#### TASK STATEMENT
Omit the images and return the remaining entries unchanged.

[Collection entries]
###

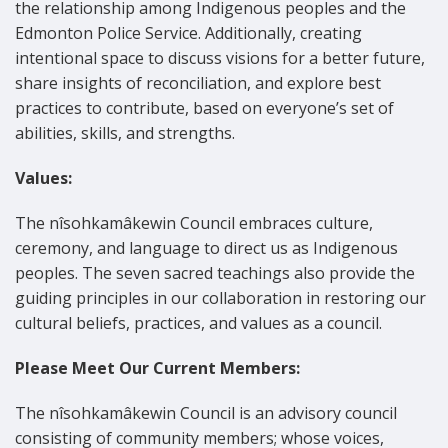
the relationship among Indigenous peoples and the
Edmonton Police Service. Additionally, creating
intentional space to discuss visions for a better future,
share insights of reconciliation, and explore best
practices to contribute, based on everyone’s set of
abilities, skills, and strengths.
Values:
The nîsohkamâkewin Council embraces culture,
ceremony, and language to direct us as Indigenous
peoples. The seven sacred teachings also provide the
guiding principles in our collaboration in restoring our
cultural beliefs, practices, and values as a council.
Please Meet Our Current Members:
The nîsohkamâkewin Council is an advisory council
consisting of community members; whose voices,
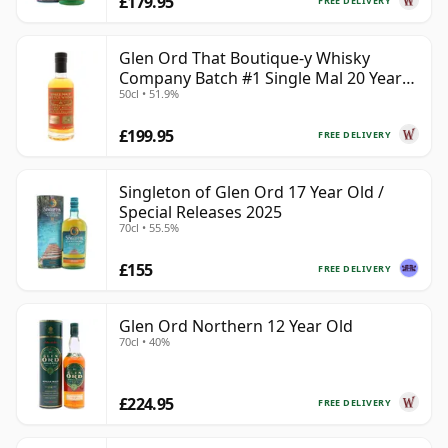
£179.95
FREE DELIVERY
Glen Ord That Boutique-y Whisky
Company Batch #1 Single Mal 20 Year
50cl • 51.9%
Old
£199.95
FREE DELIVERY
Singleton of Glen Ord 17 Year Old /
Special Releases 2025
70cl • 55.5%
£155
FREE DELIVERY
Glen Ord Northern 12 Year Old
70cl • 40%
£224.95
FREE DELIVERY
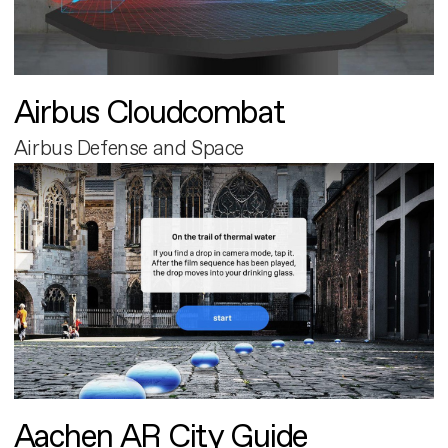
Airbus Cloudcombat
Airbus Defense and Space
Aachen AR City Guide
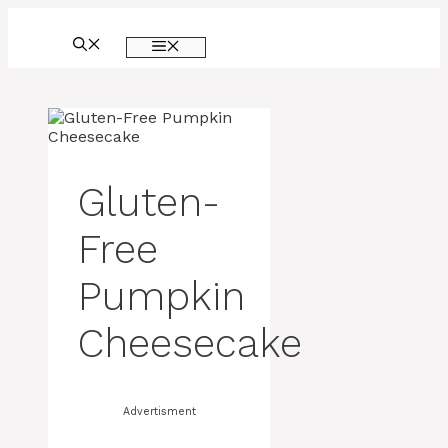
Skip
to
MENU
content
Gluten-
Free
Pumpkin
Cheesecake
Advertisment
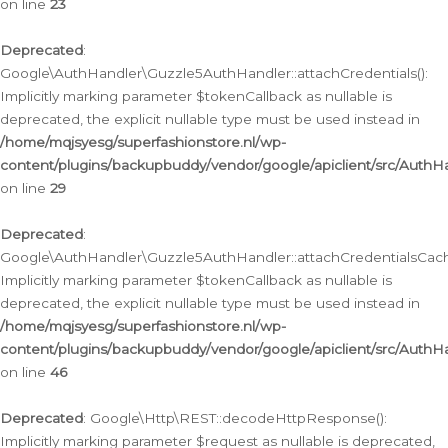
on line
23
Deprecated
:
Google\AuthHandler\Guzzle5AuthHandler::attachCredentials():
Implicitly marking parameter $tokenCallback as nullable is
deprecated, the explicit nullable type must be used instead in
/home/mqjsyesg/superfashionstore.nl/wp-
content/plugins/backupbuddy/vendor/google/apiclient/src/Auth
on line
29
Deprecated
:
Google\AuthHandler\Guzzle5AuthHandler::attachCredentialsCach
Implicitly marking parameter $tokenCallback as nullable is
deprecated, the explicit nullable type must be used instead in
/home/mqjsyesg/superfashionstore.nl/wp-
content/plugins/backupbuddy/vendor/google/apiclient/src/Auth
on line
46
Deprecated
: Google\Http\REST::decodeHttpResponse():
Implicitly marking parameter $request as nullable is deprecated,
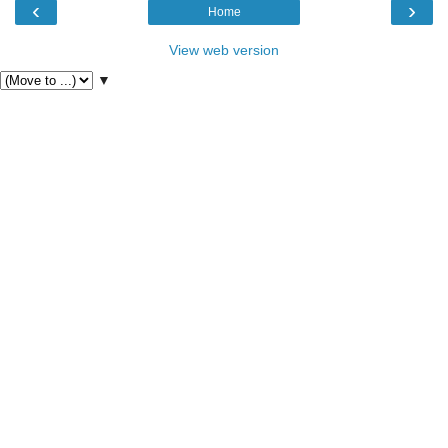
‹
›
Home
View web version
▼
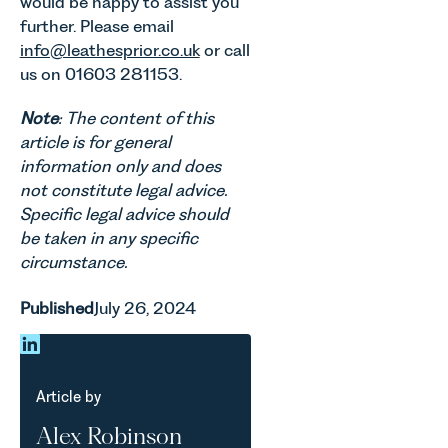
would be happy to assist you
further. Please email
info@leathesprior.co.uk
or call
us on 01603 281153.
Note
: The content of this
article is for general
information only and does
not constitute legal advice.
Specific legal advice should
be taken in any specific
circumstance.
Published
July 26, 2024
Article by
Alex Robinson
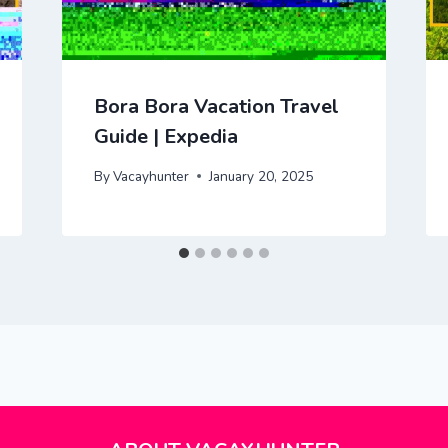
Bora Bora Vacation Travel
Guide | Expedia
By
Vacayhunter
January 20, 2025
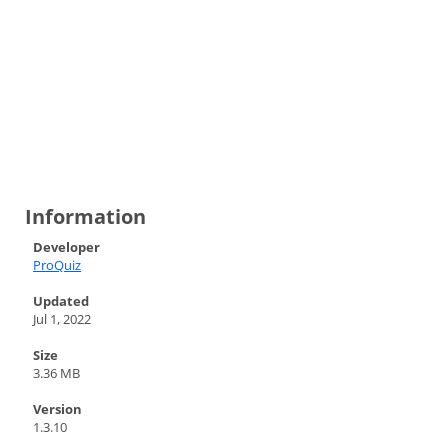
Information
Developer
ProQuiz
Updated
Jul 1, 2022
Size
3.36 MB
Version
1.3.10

###

#### EXPECTED OUTPUT
the relationship among Indigenous peoples and the
Edmonton Police Service. Additionally, creating
intentional space to discuss visions for a better future,
share insights of reconciliation, and explore best
practices to contribute, based on everyone’s set of
abilities, skills, and strengths.
Values:
The nîsohkamâkewin Council embraces culture,
ceremony, and language to direct us as Indigenous
peoples. The seven sacred teachings also provide the
guiding principles in our collaboration in restoring our
cultural beliefs, practices, and values as a council.
Please Meet Our Current Members:
The nîsohkamâkewin Council is an advisory council
consisting of community members; whose voices,
£179.95
FREE DELIVERY
Glen Ord That Boutique-y Whisky
Company Batch #1 Single Mal 20 Year
50cl • 51.9%
Old
£199.95
FREE DELIVERY
Singleton of Glen Ord 17 Year Old /
Special Releases 2025
70cl • 55.5%
£155
FREE DELIVERY
Glen Ord Northern 12 Year Old
70cl • 40%
£224.95
FREE DELIVERY
Airbus Cloudcombat
Airbus Defense and Space
Aachen AR City Guide
Skip
to
MENU
content
Gluten-
Free
Pumpkin
Cheesecake
Advertisment
on line
23
Deprecated
:
Google\AuthHandler\Guzzle5AuthHandler::attachCredentials():
Implicitly marking parameter $tokenCallback as nullable is
deprecated, the explicit nullable type must be used instead in
/home/mqjsyesg/superfashionstore.nl/wp-
content/plugins/backupbuddy/vendor/google/apiclient/src/Auth
on line
29
Deprecated
:
Google\AuthHandler\Guzzle5AuthHandler::attachCredentialsCach
Implicitly marking parameter $tokenCallback as nullable is
deprecated, the explicit nullable type must be used instead in
/home/mqjsyesg/superfashionstore.nl/wp-
content/plugins/backupbuddy/vendor/google/apiclient/src/Auth
on line
46
Deprecated
: Google\Http\REST::decodeHttpResponse():
Implicitly marking parameter $request as nullable is deprecated,
‹
›
Home
View web version
▼
would be happy to assist you
further. Please email
info@leathesprior.co.uk
or call
us on 01603 281153.
Note
: The content of this
article is for general
information only and does
not constitute legal advice.
Specific legal advice should
be taken in any specific
circumstance.
Published
July 26, 2024
Article by
Alex Robinson
Bora Bora Vacation Travel
Guide | Expedia
By
Vacayhunter
January 20, 2025
Information
Developer
ProQuiz
Updated
Jul 1, 2022
Size
3.36 MB
Version
1.3.10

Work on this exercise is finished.